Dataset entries
Content starts

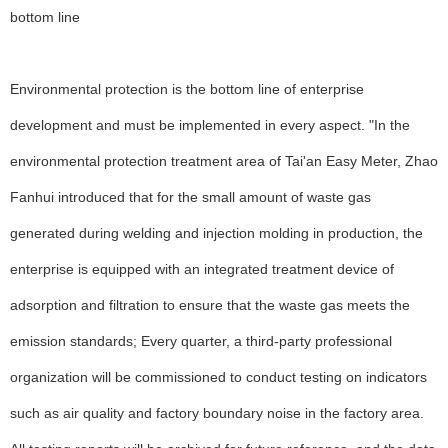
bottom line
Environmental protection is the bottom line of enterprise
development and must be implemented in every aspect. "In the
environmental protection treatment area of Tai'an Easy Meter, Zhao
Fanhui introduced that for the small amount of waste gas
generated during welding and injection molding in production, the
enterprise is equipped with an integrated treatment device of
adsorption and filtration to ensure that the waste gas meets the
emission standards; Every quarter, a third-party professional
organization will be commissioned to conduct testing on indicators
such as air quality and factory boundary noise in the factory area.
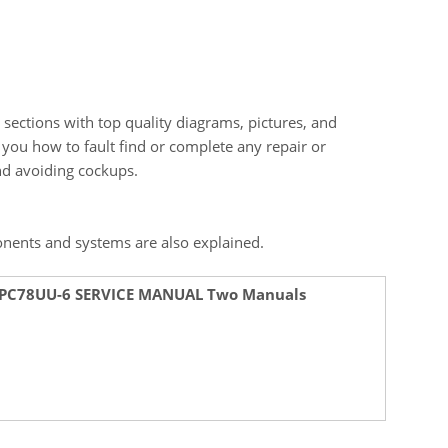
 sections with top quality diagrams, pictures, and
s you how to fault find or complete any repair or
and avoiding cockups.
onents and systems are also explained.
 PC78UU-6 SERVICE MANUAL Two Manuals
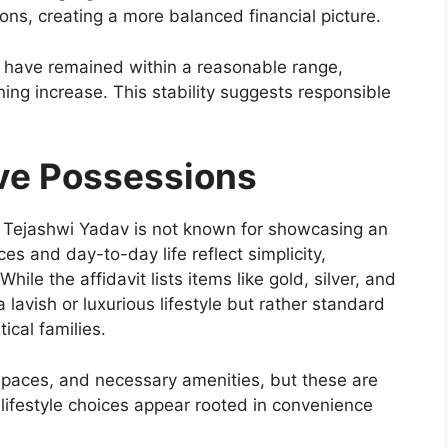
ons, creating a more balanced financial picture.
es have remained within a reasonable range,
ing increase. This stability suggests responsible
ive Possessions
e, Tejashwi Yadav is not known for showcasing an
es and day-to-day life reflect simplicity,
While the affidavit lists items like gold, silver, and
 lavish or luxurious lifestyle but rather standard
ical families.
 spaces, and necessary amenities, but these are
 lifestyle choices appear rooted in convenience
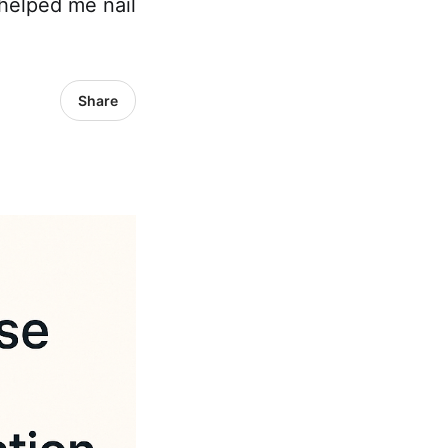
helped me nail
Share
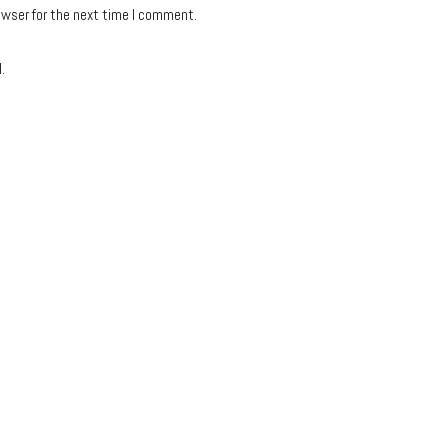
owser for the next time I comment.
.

Content ends

- Work instructions -
In the records above, count the lines holding the word "protection"; give only that number.

- Reply to the exercise -
2